But the gay and transgender community and immigrant communities also share the somewhat similar experience of being made to feel invisible in our society. The Latino Equality Alliance, for instance, argues that the parallels that both gays and undocumented individuals experience have generated the common use of the “coming out” frame—when individuals share their sexual orientation or immigration status despite fearing the repercussions they might face. The National Council of La Raza, the nation’s largest Hispanic civil rights organization, also believes it’s important to build bridges between the gay and transgender community and Latino communities, highlighting the plight of gay DREAM student who have to, in effect, come out twice.

And polling analysis also debunks the myth that there is higher opposition to marriage equality among the Latino population, seriously deflating the National Organization for Marriage’s strategy to tap into this exaggerated opposition. Specifically, Hispanics are shown to back gay marriage at the same rate as whites.

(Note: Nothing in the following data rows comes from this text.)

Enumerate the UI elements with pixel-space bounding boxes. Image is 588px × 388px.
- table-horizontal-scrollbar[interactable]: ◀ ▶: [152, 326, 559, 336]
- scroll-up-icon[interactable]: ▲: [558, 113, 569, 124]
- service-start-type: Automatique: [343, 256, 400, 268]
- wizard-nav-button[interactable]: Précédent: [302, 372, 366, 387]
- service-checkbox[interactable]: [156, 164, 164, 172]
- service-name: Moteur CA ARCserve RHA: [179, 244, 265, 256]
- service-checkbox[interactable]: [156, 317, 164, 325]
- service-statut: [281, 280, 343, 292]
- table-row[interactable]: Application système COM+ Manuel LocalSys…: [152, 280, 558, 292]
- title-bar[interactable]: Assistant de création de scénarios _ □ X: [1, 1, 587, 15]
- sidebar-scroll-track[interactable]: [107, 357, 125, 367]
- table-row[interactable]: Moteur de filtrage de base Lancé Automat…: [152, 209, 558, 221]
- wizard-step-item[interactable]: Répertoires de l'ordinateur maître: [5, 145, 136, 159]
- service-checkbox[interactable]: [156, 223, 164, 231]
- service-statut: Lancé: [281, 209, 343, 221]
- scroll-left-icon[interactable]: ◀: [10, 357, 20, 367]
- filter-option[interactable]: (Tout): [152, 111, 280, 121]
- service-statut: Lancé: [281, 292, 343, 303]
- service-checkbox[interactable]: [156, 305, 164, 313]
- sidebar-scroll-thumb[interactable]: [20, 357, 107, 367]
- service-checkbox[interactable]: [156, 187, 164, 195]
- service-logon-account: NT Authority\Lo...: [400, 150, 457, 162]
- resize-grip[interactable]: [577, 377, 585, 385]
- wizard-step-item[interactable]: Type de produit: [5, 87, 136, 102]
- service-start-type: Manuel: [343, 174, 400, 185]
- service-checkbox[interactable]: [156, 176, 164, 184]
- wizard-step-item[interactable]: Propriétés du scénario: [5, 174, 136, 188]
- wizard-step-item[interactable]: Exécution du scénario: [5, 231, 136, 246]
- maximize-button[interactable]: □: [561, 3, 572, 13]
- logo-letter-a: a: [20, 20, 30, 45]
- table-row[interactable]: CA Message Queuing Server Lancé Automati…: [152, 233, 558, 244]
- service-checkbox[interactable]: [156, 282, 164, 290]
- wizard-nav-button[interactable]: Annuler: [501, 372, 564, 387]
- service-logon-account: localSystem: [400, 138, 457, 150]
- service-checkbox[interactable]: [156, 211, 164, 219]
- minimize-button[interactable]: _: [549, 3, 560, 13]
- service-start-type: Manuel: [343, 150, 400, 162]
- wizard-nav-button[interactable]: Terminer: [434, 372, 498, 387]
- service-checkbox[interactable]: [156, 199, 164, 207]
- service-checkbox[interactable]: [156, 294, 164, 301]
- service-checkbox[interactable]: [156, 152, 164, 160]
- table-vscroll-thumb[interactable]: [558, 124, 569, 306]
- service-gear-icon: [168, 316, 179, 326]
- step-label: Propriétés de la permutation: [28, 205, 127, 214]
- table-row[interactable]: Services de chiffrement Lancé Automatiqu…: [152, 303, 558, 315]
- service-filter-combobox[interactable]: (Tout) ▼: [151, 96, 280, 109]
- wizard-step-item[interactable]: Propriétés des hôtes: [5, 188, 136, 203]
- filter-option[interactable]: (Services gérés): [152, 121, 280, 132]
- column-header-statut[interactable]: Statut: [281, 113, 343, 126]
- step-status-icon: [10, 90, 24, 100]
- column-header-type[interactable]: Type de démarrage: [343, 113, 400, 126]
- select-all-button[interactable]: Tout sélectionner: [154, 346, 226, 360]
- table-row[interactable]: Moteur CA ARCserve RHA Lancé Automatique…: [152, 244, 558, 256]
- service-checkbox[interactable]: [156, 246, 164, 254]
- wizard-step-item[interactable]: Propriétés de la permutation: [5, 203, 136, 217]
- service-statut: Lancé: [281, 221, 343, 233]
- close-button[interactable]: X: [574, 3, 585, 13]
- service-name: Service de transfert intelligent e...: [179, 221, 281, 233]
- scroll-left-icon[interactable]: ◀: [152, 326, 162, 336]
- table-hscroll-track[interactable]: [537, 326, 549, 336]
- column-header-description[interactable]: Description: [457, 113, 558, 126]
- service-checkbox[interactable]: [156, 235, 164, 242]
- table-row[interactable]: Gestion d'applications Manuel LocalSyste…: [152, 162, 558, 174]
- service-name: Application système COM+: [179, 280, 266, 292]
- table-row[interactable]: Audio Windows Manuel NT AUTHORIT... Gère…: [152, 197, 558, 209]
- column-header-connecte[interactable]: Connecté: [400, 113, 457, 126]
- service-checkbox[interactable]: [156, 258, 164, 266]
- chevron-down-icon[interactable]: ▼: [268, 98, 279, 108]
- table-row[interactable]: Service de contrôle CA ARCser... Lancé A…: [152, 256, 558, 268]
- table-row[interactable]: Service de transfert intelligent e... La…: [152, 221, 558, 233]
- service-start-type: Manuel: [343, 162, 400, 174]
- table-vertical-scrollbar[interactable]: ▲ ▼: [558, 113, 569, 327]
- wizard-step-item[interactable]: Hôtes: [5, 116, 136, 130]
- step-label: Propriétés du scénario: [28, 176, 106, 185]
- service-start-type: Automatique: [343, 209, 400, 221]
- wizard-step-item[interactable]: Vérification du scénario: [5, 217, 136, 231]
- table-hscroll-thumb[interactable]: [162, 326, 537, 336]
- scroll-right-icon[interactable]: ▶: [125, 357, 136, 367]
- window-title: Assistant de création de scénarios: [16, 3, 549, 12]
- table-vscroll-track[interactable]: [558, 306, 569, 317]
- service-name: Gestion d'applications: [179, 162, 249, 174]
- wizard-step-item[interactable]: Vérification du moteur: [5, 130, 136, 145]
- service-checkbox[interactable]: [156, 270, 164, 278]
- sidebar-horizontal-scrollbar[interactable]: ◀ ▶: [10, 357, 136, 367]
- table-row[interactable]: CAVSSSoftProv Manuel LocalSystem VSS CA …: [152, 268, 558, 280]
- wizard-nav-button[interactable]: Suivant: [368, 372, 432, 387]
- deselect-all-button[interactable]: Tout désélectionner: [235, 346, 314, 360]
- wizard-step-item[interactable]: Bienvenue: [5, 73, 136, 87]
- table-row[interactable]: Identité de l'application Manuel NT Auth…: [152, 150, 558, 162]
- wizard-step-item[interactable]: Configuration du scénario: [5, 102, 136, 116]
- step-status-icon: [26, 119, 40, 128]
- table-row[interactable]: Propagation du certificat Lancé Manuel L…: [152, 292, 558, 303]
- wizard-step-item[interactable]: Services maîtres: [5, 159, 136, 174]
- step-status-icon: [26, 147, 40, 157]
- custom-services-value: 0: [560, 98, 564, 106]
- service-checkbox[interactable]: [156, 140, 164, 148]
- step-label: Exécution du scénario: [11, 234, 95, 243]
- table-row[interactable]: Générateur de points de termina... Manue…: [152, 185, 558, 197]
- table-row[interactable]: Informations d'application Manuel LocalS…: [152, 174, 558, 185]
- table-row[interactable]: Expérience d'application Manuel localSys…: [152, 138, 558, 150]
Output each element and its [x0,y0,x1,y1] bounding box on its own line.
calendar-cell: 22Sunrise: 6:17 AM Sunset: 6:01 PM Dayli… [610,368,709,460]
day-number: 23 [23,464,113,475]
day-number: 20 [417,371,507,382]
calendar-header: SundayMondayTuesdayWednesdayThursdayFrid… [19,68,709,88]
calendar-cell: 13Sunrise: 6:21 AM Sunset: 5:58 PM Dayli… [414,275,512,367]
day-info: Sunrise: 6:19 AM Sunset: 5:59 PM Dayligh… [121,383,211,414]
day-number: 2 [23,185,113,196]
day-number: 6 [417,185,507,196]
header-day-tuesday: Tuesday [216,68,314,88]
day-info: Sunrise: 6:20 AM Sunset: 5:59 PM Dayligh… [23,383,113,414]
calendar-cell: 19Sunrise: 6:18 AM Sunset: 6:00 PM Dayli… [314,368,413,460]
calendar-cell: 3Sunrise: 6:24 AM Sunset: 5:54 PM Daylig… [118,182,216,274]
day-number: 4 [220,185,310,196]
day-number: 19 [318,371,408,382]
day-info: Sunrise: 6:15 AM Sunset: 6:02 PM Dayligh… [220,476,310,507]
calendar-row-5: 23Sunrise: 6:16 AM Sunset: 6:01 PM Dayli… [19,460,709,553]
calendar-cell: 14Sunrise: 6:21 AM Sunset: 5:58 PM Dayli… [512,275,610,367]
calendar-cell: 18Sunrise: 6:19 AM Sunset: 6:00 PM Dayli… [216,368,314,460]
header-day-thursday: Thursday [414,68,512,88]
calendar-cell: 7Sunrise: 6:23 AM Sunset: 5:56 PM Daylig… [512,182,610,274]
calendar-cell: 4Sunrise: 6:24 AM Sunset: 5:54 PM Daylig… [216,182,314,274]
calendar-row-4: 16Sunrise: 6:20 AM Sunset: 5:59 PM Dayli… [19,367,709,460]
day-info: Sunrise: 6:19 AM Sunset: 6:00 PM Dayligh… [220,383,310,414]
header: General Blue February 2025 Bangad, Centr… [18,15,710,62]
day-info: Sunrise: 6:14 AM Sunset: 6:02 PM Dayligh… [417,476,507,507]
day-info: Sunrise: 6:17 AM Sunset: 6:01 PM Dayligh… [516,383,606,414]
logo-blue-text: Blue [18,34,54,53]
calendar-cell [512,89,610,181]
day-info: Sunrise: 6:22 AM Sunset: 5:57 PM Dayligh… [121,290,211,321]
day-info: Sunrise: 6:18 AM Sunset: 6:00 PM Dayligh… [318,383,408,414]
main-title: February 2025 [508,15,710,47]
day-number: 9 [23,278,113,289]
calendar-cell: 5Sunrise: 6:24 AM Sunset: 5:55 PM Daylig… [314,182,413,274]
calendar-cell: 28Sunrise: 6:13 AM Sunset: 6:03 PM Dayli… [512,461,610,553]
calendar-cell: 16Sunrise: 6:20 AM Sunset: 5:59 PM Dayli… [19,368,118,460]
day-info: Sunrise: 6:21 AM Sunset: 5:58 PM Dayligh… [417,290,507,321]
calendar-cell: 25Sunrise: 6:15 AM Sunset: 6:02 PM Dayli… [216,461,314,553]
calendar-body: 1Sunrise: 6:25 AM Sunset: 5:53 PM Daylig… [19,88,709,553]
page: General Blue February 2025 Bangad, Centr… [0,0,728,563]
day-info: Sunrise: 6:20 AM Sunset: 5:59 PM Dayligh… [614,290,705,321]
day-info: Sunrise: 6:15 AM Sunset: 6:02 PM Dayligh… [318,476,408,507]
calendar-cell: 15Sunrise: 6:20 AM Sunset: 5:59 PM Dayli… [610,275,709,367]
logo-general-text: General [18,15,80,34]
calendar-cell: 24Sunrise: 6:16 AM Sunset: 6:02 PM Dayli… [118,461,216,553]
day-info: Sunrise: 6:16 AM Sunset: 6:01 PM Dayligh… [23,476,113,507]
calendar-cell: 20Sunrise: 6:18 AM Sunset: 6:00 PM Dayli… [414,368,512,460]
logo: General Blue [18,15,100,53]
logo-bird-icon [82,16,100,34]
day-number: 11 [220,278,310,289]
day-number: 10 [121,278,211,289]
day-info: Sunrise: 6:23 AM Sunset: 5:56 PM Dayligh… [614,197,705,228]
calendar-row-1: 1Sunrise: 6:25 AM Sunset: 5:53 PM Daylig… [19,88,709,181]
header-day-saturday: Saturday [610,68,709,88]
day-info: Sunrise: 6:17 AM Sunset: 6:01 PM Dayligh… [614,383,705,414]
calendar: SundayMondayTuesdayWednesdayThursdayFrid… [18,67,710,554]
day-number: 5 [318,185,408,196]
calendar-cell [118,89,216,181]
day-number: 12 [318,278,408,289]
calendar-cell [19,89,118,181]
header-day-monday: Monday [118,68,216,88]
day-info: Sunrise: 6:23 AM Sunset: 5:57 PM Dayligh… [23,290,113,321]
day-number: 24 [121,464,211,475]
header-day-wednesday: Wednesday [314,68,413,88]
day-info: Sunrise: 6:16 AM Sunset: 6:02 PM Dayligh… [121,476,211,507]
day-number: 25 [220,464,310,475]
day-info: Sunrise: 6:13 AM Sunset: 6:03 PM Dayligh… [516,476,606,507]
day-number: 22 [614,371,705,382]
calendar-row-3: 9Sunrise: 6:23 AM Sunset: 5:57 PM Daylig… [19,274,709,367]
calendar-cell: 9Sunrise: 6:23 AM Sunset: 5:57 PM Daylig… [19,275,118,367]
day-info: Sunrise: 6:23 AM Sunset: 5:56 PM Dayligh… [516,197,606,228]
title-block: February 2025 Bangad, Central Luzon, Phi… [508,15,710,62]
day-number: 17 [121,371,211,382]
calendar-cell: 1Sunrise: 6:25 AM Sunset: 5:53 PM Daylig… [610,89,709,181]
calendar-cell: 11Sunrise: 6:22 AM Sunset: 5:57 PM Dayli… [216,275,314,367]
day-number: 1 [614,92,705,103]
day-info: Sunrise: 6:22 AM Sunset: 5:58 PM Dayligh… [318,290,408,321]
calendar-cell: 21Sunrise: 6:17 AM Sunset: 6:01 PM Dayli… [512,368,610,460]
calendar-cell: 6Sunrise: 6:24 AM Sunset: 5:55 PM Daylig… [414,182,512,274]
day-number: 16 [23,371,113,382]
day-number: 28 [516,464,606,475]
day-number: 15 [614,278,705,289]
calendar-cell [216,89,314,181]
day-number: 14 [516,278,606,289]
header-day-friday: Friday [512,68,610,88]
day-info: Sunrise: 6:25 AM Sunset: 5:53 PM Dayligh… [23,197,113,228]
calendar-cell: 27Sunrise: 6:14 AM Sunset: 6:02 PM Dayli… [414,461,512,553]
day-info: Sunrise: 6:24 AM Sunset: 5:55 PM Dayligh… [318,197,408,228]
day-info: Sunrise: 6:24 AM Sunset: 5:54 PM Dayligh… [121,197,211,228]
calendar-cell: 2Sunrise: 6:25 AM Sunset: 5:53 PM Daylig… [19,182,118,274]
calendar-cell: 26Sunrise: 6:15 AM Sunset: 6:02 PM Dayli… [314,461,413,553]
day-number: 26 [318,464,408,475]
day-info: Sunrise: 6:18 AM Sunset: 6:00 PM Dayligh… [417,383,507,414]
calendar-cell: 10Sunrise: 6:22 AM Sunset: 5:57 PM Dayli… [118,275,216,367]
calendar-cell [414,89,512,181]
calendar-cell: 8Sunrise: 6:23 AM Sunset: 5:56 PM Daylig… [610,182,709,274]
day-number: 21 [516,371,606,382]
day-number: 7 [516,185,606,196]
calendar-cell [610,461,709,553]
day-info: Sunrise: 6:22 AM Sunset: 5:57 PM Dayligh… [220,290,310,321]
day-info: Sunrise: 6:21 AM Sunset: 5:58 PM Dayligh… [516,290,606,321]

Leaders in the Latino community also support the movement for gay rights. Los Angeles Mayor Anthony Villaraigosa, a longtime supporter of immigration reform and a veteran of building diverse coalitions to fight for common interests, makes his support for marriage equality clear: “If we truly believe in family values, we should value all families. I have supported marriage equality since 1994, opposed and fought Proposition 8, am proud to serve as a co-chair of Mayors for the Freedom to Marry.”

And emerging coalitions between all of these communities across the country, in places like Chicago and New York City, prove that they are finding more common ground by the day, fighting against discrimination that, yes, denies them their civil rights.

We must stay united

Divide and conquer is not a new strategy. Historically it is used by those in power who fear that the marginalized will unite behind common grievances, revolt against oppression, and overthrow the ruling forces. In that sense, the National Organization for Marriage’s race-baiting tactics are nothing more than derivative attempts to resurrect the energy behind a dwindling campaign.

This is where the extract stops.